The government’s budget calculus is a powerful backdrop to the policy turn. PAGCOR has been recognized by the Department of Finance for remitting PHP12.7 billion in dividends to the treasury in 2024, ranking third among government-owned or controlled corporations. The recognition, reported in Philippine government honors PAGCOR for PHP12.7 billion contribution to treasury, strengthens the regulator’s argument that a well-policed market can fund public priorities without new taxes. It also gives PAGCOR political cover as it pushes operators to absorb compliance costs and as it separates its regulatory and operating functions to reduce conflicts of interest.

These fiscal flows are not a blank check. They invite scrutiny over whether earnings are sustainable under tougher rules and whether revenue growth can align with measurable reductions in social harm. But the dividend record helps explain why senior economic officials prefer calibration over prohibition. It also frames the stakes in ongoing congressional debates: rules that are too lax risk social pushback; rules that are too strict risk revenue leakage to illegal channels.
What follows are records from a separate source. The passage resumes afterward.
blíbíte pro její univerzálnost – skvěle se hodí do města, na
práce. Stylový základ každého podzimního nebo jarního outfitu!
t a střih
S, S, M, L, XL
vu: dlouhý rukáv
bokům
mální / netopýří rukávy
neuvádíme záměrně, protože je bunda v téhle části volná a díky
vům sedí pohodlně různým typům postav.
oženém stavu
Chasing the illicit market

The crackdown on illegal operators is emerging as both a consumer protection imperative and a reputational battle for licensed firms. PAGCOR has warned the public about scams that impersonate the regulator and peddle fake licenses, pointing to a site that forged official-looking documents and signatures. The alert, detailed in PAGCOR issues nationwide warning over scam website, shows how fraudulent actors exploit brand confusion to recruit rogue operators and defraud applicants. The episode underscores the regulator’s two-front campaign: tighten compliance for legitimate players while coordinating with law enforcement and tech agencies to dismantle illegal networks.
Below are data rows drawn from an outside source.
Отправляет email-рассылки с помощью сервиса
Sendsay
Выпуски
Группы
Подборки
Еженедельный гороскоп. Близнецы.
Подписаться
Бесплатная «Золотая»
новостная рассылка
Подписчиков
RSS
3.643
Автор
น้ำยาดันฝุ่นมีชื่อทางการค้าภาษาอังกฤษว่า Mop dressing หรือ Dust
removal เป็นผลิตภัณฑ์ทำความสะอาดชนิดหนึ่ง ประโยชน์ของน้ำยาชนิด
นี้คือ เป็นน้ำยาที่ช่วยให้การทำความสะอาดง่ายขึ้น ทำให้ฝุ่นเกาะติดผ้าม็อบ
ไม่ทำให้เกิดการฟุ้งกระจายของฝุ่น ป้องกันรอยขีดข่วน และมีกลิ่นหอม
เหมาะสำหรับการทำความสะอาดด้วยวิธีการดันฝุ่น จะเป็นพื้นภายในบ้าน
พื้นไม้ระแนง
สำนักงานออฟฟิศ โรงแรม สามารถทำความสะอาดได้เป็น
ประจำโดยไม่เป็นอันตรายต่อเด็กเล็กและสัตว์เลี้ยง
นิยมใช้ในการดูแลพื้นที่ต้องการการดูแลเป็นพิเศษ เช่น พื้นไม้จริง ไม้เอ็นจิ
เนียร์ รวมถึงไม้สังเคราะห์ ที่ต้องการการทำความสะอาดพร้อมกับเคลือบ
For licensed operators, the compliance burden is also a competitive lever. Clear separation from the gray market can justify market access, advertising privileges and partnerships that are closed to unlicensed rivals. But the longer rulemaking drags, the more room illegal sites have to poach customers with looser onboarding and aggressive promotions. That dynamic explains PAGCOR’s emphasis on speed: reforms must land fast enough to shape behavior before bad actors entrench.
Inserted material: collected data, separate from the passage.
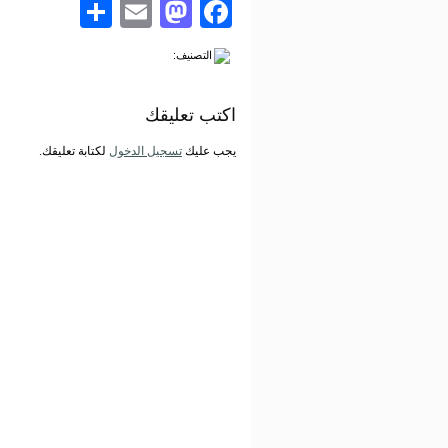
Share
Mastodon
Email
Facebook
التصنيف:
اكتب تعليقك
يجب عليك
تسجيل الدخول
لكتابة تعليقك.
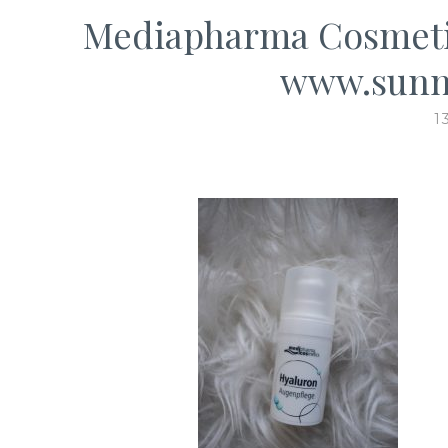
Mediapharma Cosmetic
www.sunny
1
What the next few months could decide

Policy timing is pivotal. Lawmakers are weighing bills that could either codify stricter controls or move toward prohibition. The finance chief’s resistance to a ban and PAGCOR’s push for tougher, clearer rules suggest an eventual compromise that hardens safeguards while preserving a regulated market. The near-term metrics to watch are operator compliance with wallet decoupling, trends in gross gaming revenue as the rule beds in, the scale of self-exclusion and advertising enforcement, and visible actions against illicit operators.

If enforcement and consumer protections keep pace, the regulator can argue that a safer, more transparent ecosystem is taking hold even as revenues normalize. If not, political momentum could swing toward harsher measures. The industry’s response—investing in compliance systems, partnering on responsible gaming and differentiating from the black market—will help determine which way the debate breaks.